# Theatrical Mechanical Room storage



## RideTheSquirrel (Mar 1, 2017)

Hi friends,

so I've been over to one of our other theatres on campus this past weekend only to realize that the education department (who is located down a hallway) has moved a TON of file cabinets, papers, and wheel chairs, and other misc. items into that room (I'm even talking about a small portable grill, crayons, classroom supplies etc). The room has HVAC systems, CD80 Supervisor rack, and large transformer for all of our power going into that theatre in it. I can't find anything that has regulations/ codes for what can be put in a room of this nature. I have read a ton of speculation but I can't find a source; or a source that has the actual code language in it. Can anybody help me out?  I'm assuming you can't store anything flammable or combustible.


----------



## sk8rsdad (Mar 1, 2017)

The NEC defines minimum working clearances around all electrical equipment.

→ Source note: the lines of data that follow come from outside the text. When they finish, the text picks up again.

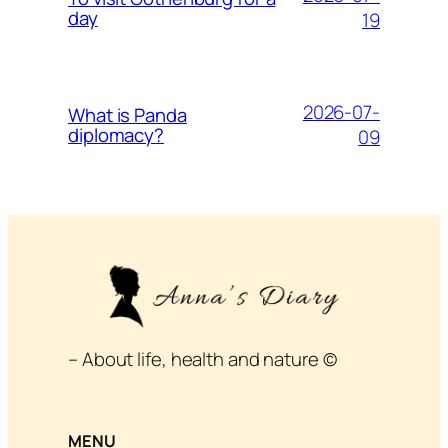
day
19
2026-07-
What is Panda
diplomacy?
09
– About life, health and nature ©
MENU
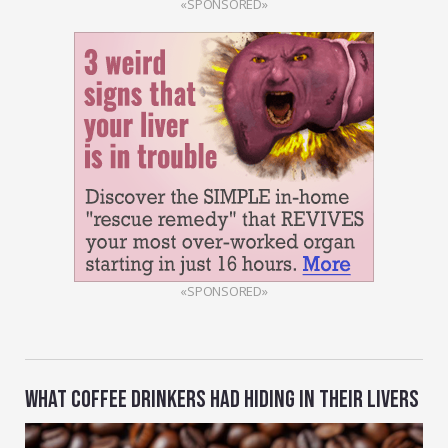
«SPONSORED»
«SPONSORED»
WHAT COFFEE DRINKERS HAD HIDING IN THEIR LIVERS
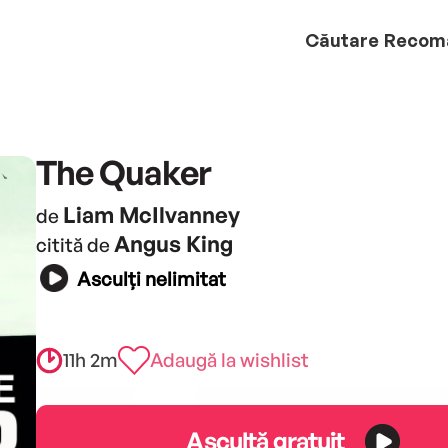
Căutare
Recom
The Quaker
Liam McIlvanney
de
Angus King
citită de
Asculți nelimitat
11h 2m
Adaugă la wishlist
Ascultă gratuit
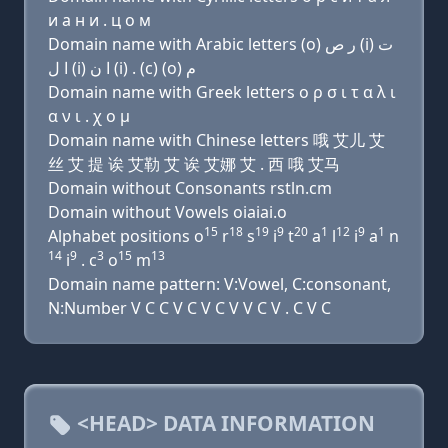
и a н и . ц о м
Domain name with Arabic letters (o) ﺭ ﺹ (i) ﺕ
ﺍ ﻝ (i) ﺍ ﻥ (i) . (c) (o) ﻡ
Domain name with Greek letters ο ρ σ ι τ α λ ι
α ν ι . χ ο μ
Domain name with Chinese letters 哦 艾儿 艾
丝 艾 提 诶 艾勒 艾 诶 艾娜 艾 . 西 哦 艾马
Domain without Consonants rstln.cm
Domain without Vowels oiaiai.o
15
18
19
9
20
1
12
9
1
Alphabet positions o
r
s
i
t
a
l
i
a
n
14
9
3
15
13
i
. c
o
m
Domain name pattern: V:Vowel, C:consonant,
N:Number V C C V C V C V V C V . C V C
<HEAD> DATA INFORMATION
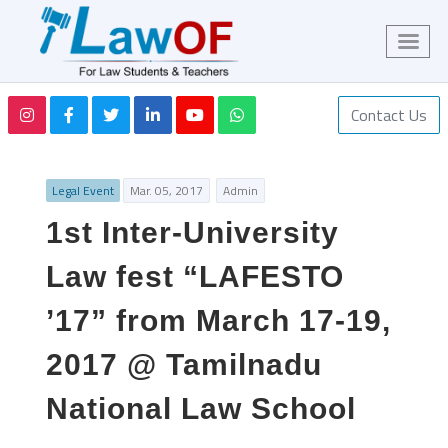
Contact Us
Legal Event
Mar. 05, 2017
Admin
1st Inter-University
Law fest “LAFESTO
’17” from March 17-19,
2017 @ Tamilnadu
National Law School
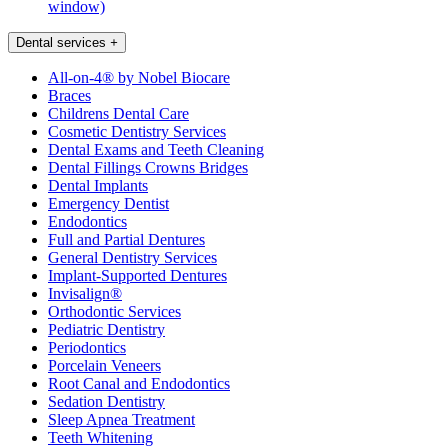
window)
Dental services
+
All-on-4® by Nobel Biocare
Braces
Childrens Dental Care
Cosmetic Dentistry Services
Dental Exams and Teeth Cleaning
Dental Fillings Crowns Bridges
Dental Implants
Emergency Dentist
Endodontics
Full and Partial Dentures
General Dentistry Services
Implant-Supported Dentures
Invisalign®
Orthodontic Services
Pediatric Dentistry
Periodontics
Porcelain Veneers
Root Canal and Endodontics
Sedation Dentistry
Sleep Apnea Treatment
Teeth Whitening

The minimum varies with the age of the installation, voltage, and some other factors.

According to Google, the NFPA has a clause about it that is more restrictive:
315.3.3 Equipment rooms.
Combustible material shall not be stored in boiler rooms, mechanical rooms or electrical equipment rooms.

NFPA 90A, 4.3.11.4.3 prohibits storage in an "air-handling room plenum which is defined as "An individual room containing an air-handling unit(s) used to gather air from various sources and combine the air within the room before returning it to the air-handling unit."
NFPA 1, 2015 edition, Section 10.18.5.1 might apply too.

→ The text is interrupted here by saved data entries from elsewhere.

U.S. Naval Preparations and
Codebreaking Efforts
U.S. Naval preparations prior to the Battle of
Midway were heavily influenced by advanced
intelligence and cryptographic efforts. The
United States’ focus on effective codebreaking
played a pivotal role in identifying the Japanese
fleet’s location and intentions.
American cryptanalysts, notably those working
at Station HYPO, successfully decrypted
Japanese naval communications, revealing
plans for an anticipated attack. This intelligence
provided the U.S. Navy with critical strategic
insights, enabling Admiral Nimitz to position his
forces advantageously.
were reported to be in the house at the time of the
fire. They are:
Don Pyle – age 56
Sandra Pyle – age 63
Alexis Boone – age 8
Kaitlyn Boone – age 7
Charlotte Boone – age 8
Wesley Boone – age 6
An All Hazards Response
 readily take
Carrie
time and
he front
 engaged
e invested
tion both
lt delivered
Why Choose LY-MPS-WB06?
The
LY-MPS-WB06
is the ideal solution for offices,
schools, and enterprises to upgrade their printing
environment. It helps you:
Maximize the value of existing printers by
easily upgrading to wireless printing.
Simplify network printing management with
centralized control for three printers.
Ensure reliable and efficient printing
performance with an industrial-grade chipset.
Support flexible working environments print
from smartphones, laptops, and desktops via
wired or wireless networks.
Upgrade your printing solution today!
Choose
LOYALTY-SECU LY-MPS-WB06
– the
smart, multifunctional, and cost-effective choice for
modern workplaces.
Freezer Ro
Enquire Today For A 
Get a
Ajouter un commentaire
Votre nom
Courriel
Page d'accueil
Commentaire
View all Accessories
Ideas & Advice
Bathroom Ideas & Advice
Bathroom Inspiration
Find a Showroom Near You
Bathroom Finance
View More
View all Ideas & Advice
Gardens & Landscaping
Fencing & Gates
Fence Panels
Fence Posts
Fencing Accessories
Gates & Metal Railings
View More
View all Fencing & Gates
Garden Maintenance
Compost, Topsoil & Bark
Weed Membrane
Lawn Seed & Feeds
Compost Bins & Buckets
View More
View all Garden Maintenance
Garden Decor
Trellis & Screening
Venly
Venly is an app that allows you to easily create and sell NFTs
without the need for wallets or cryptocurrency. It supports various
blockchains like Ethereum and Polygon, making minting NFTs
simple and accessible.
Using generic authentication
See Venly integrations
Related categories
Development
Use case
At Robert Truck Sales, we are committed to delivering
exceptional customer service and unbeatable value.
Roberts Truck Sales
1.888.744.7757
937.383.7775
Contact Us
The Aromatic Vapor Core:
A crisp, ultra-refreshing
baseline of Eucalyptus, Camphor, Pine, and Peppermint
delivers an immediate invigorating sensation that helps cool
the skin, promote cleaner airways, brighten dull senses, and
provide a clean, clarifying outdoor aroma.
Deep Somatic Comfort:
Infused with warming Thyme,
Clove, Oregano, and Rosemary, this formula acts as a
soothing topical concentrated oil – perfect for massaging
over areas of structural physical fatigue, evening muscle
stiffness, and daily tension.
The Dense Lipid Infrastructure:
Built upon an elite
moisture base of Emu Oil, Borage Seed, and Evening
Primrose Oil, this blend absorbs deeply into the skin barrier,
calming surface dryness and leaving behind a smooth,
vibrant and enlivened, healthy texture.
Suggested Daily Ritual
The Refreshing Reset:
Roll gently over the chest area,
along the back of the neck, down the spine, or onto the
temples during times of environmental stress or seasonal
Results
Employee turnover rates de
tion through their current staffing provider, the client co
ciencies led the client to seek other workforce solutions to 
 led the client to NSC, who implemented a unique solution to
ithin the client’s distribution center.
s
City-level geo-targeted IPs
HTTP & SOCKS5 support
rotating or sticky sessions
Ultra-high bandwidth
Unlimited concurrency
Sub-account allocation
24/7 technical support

You'd have to hunt down a current version of the NFPA and NEC to be legit, but if the goal is to get the stuff out of your mechanical room then maybe it's good enough to cite those and make the offenders responsible for proving otherwise.


----------



## Footer (Mar 1, 2017)

Should be a fairly easy thing to cite. But... most schools are breaking that rule just about everywhere so it might fall on deaf ears.


----------



## What Rigger? (Mar 1, 2017)

My wife's a teacher, runs into this sort of thing a lot. You may have to go the path of "this is MY space, get your junk out by X date or it goes in the dumpster" at some point.


----------



## MNicolai (Mar 1, 2017)

If you want to go full tilt, you can make a case for safety for the same reason electricians flip circuit breakers and disconnects with their non-dominant hand while also averting their eyes. If there ever was an arc flash incident, those non-essential, combustible materials in that room could be the difference between life and death for the victim, and could prevent first responders from being able to enter the room and render aid.

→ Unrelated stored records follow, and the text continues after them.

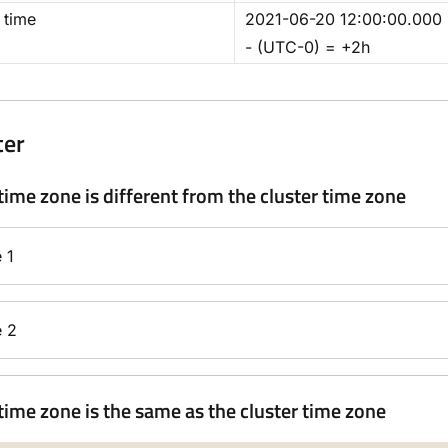
 time
2021-06-20 12:00:00.00
- (UTC-0) = +2h
ter
time zone is different from the cluster time zone
 1
 2
time zone is the same as the cluster time zone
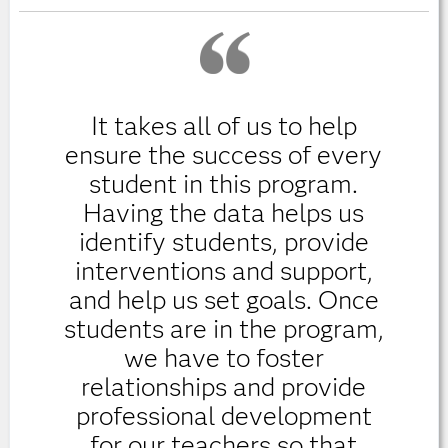
It takes all of us to help
ensure the success of every
student in this program.
Having the data helps us
identify students, provide
interventions and support,
and help us set goals. Once
students are in the program,
we have to foster
relationships and provide
professional development
for our teachers so that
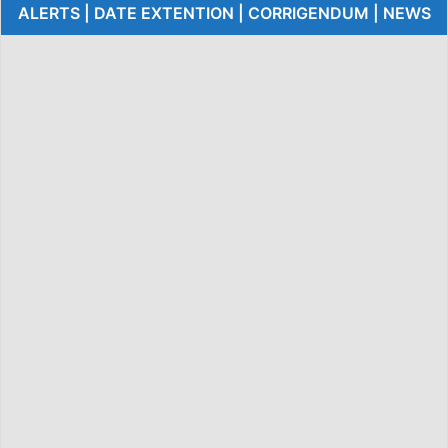
ALERTS | DATE EXTENTION | CORRIGENDUM | NEWS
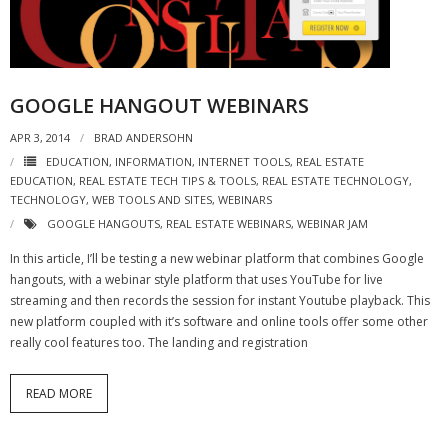
GOOGLE HANGOUT WEBINARS
APR 3, 2014
BRAD ANDERSOHN
EDUCATION
,
INFORMATION
,
INTERNET TOOLS
,
REAL ESTATE
EDUCATION
,
REAL ESTATE TECH TIPS & TOOLS
,
REAL ESTATE TECHNOLOGY
,
TECHNOLOGY
,
WEB TOOLS AND SITES
,
WEBINARS
GOOGLE HANGOUTS
,
REAL ESTATE WEBINARS
,
WEBINAR JAM
In this article, I’ll be testing a new webinar platform that combines Google
hangouts, with a webinar style platform that uses YouTube for live
streaming and then records the session for instant Youtube playback. This
new platform coupled with it’s software and online tools offer some other
really cool features too. The landing and registration
READ MORE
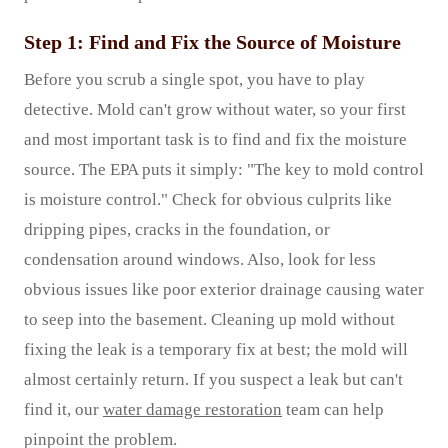
Step 1: Find and Fix the Source of Moisture
Before you scrub a single spot, you have to play
detective. Mold can't grow without water, so your first
and most important task is to find and fix the moisture
source. The EPA puts it simply: "The key to mold control
is moisture control." Check for obvious culprits like
dripping pipes, cracks in the foundation, or
condensation around windows. Also, look for less
obvious issues like poor exterior drainage causing water
to seep into the basement. Cleaning up mold without
fixing the leak is a temporary fix at best; the mold will
almost certainly return. If you suspect a leak but can't
find it, our
water damage restoration
team can help
pinpoint the problem.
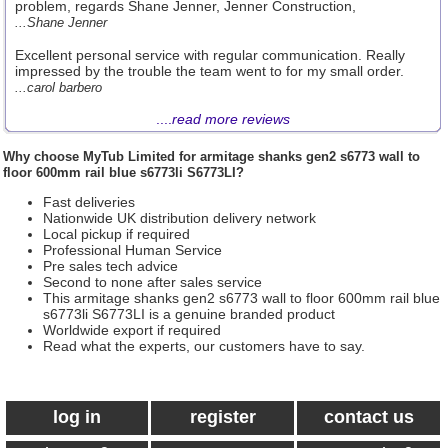
problem, regards Shane Jenner, Jenner Construction,
...Shane Jenner
Excellent personal service with regular communication. Really
impressed by the trouble the team went to for my small order.
...carol barbero
....
read more reviews
Why choose
MyTub Limited
for armitage shanks gen2 s6773 wall to
floor 600mm rail blue s6773li S6773LI?
Fast deliveries
Nationwide UK distribution delivery network
Local pickup if required
Professional Human Service
Pre sales tech advice
Second to none after sales service
This armitage shanks gen2 s6773 wall to floor 600mm rail blue
s6773li S6773LI is a genuine branded product
Worldwide export if required
Read what the experts, our customers have to say.
log in
register
contact us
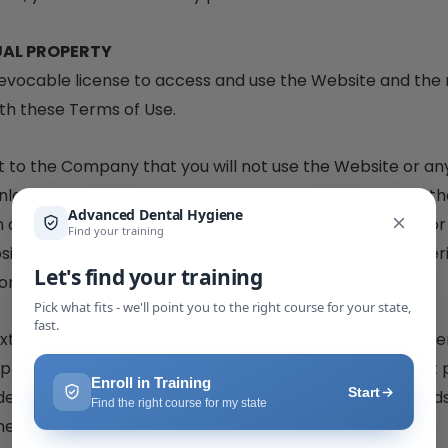
UAL PROPERTY
evocable license to access and use the Website and the 
th these Terms of Use.
t to the Company that you will not use the Website or any
nlawful or prohibited by these Terms. You may not use th
n any manner that could damage, disable, overburden, or 
site. You may not obtain or attempt to obtain any materi
for through the Website.
ext, graphics, logos, images, as well as the compilation t
uppliers and protected by copyright and other laws that 
e by all copyright and other proprietary notices, legends
hereto.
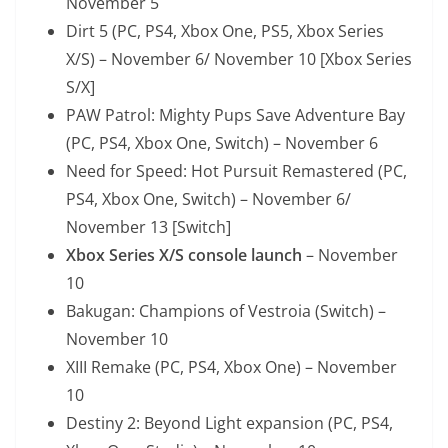
November 5
Dirt 5 (PC, PS4, Xbox One, PS5, Xbox Series
X/S) – November 6/ November 10 [Xbox Series
S/X]
PAW Patrol: Mighty Pups Save Adventure Bay
(PC, PS4, Xbox One, Switch) – November 6
Need for Speed: Hot Pursuit Remastered (PC,
PS4, Xbox One, Switch) – November 6/
November 13 [Switch]
Xbox Series X/S console launch
– November
10
Bakugan: Champions of Vestroia (Switch) –
November 10
XIII Remake (PC, PS4, Xbox One) – November
10
Destiny 2: Beyond Light expansion (PC, PS4,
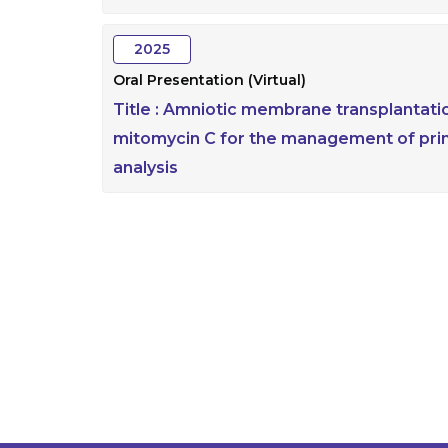
2025
Oral Presentation (Virtual)
Title :
Amniotic membrane transplantatio
mitomycin C for the management of pri
analysis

Remember when citing the NEC that those are minimum requirements. Often used to the define the minimum size of a room that has an electrical panel or transformer in it. They really do not take into consideration any kind of combustibles storage or slips, trips, and falls hazards in those rooms because of gak that's been put in the room. Even if it's outside of the minimum distance from particular panels and transformers, it presents an extra risk that should be accounted for, whether code requires it or not.


----------



## RideTheSquirrel (Mar 3, 2017)

Thanks guys, that was more than enough ammunition to get accomplished what needed to be done.


----------